Quest’anno la questione meteorologica sta investendo tutto il Veneto: nel Bellunese per esempio, gli anziani dei diversi paesi, non ricordavano nevicate così abbondanti e piogge tanto frequenti da almeno trent’anni.
E anche per Venezia questo è considerato un inverno anomalo, perché contrariamente a quanto accade di solito nel periodo post-natalizio, quando i fenomeni atmosferici si attenuano, per l’arrivo di strutture anticicloniche e dell’alta pressione, che favoriscono le basse maree, l’anticiclone non riesce ad entrare e ad installarsi.

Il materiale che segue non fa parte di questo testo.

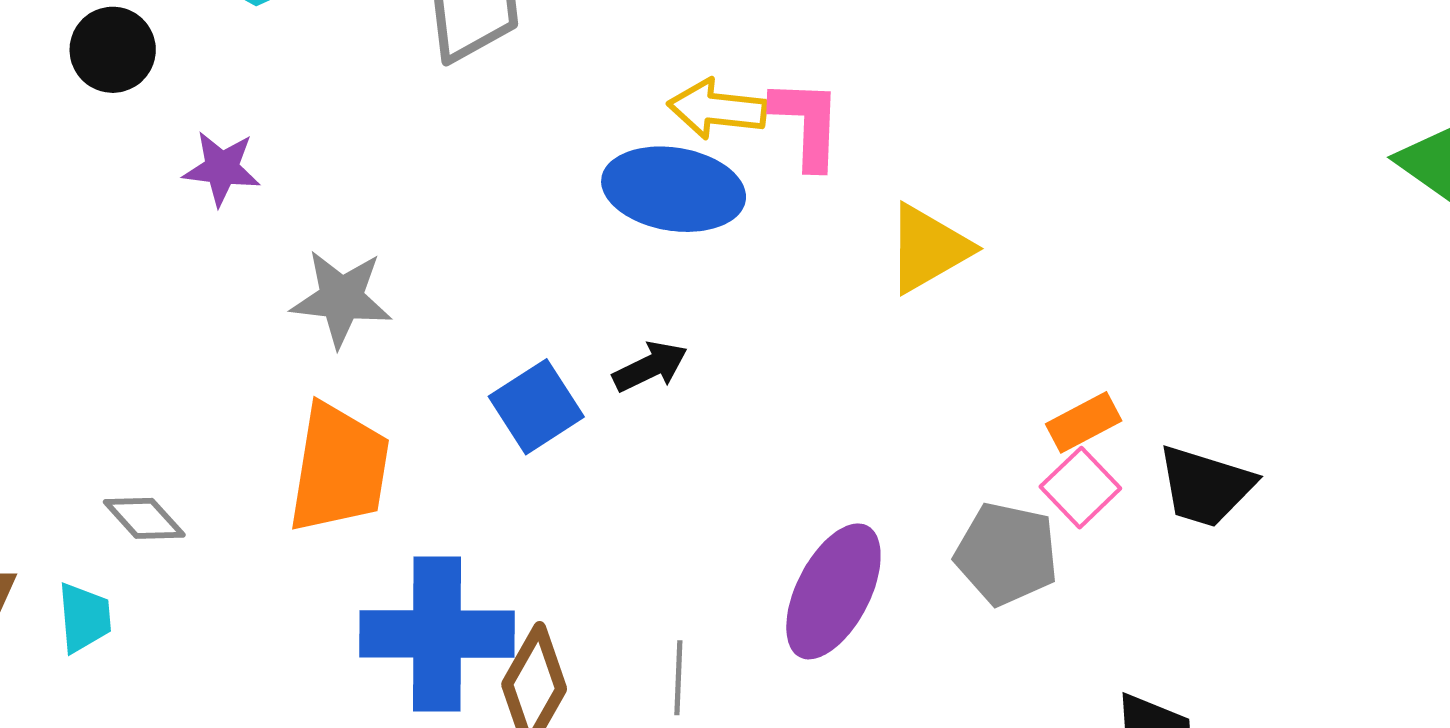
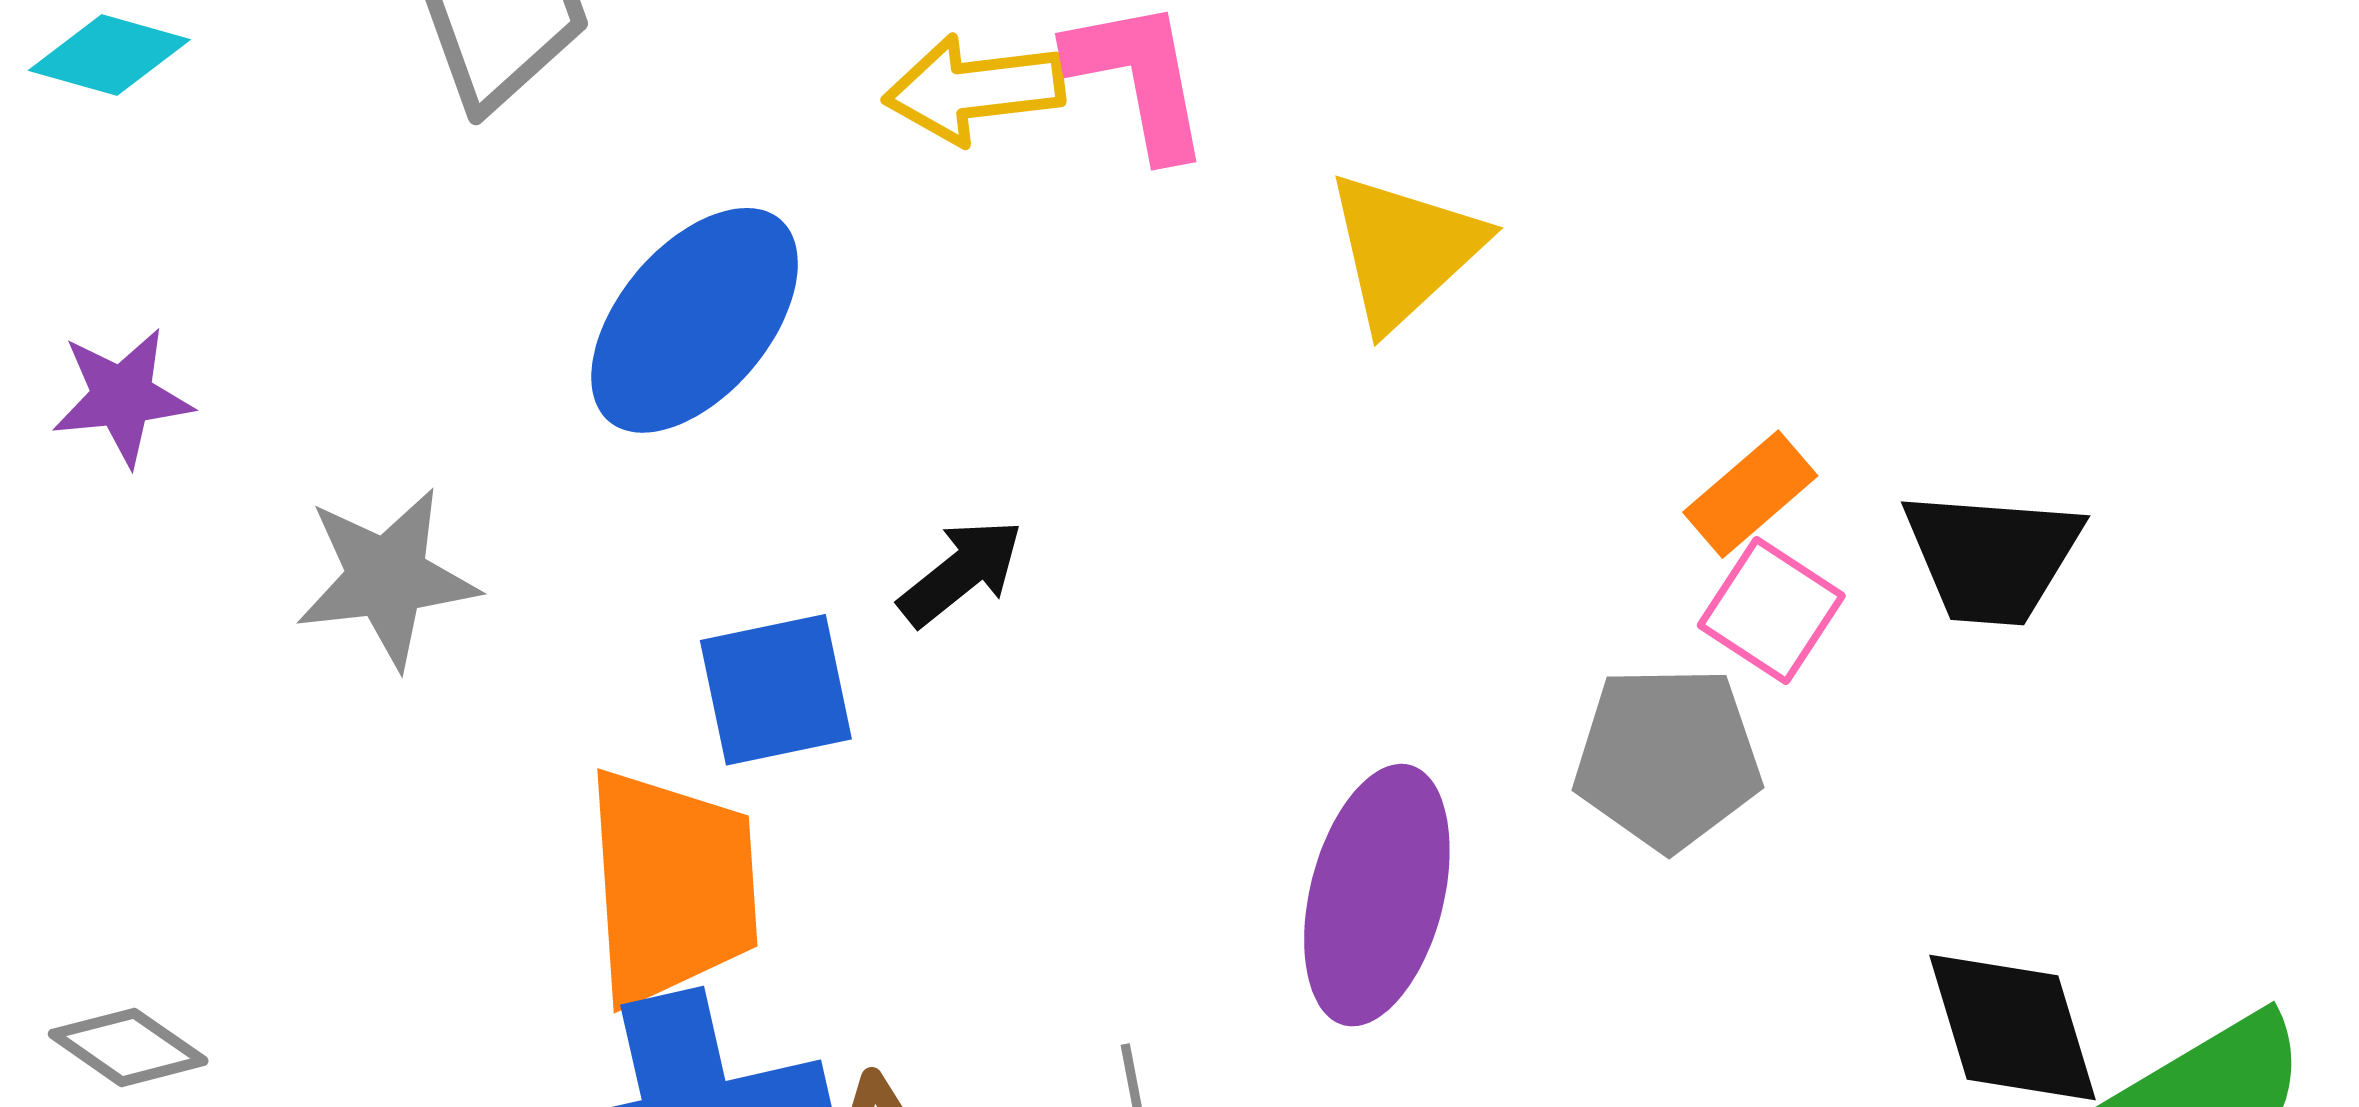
blue ellipse: (674, 189) -> (695, 320), moved, turned -46
blue square: (536, 407) -> (776, 690), turned 34
orange trapezoid: (339, 468) -> (672, 886), moved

I due anticicloni, quello delle Azzorre e quello africano sono stati bloccati dal continuo fluire di aria fredda e umida dall’Oceano Atlantico e, questo inevitabilmente si è ripercosso sulle maree e sulla città.

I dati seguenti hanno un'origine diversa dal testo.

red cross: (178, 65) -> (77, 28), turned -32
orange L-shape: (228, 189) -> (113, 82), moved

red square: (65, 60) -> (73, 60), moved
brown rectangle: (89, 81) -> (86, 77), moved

Così gennaio, che un tempo era considerato “il mese delle secche”, quest’anno è stato “umido” come non mai, uno stillicidio di acque alte. Dallo scorso ottobre ci sono state una trentina di maree attorno agli 80 centimetri e ben 15, sopra 110 centimetri, con un record di 138 centimetri proprio in quel giorno di dicembre, in cui qualcuno scelse di non alzare le paratoie del Mose, lasciando Venezia ancora una volta in balia dell’acqua.

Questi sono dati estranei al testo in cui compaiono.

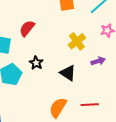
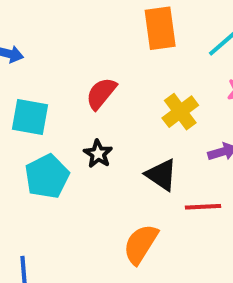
red semicircle: (27, 28) -> (101, 93), moved
red line: (90, 105) -> (203, 207), moved

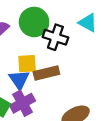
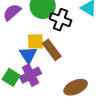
brown rectangle: (46, 73) -> (52, 50), turned 65

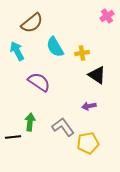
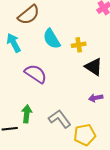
purple arrow: (89, 106) -> (96, 98), moved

Per capire la gravità della situazione, già ad 80/90 centimetri, in Piazza San Marco, cominciano a formarsi le prime pozzanghere e, per questo, Carlo Alberto Tesserin, primo Procuratore della Basilica, continua a ripetere che anche in questo periodo, di apparente tranquillità, “l’acqua salata continua ad entrare ogni giorno, danneggiando marmi, colonne e i preziosi mosaici”.
E, che il periodo sia anomalo, lo conferma anche il direttore del Centro Maree del comune di Venezia, Alvise Papa, che specifica che, “abbiamo avuto dieci giorni di bel tempo nella fase della quadratura e, poi di brutto tempo sulla sizigia, quando la marea astronomica è più alta” e questo non è stato d’aiuto. Poi ci sono i singoli fenomeni locali, per improvvise ed impreviste raffiche di vento.
Comunque, come ha spiegato Pierpaolo Campostrini, direttore del Consorzio Universitario per le Ricerche sulla Laguna, “il Mose è come una Ferrari, ha grandissime potenzialità, bisogna solo imparare a guidarlo meglio, cercando di comprendere i fenomeni e gli effetti sull’idrodinamica”.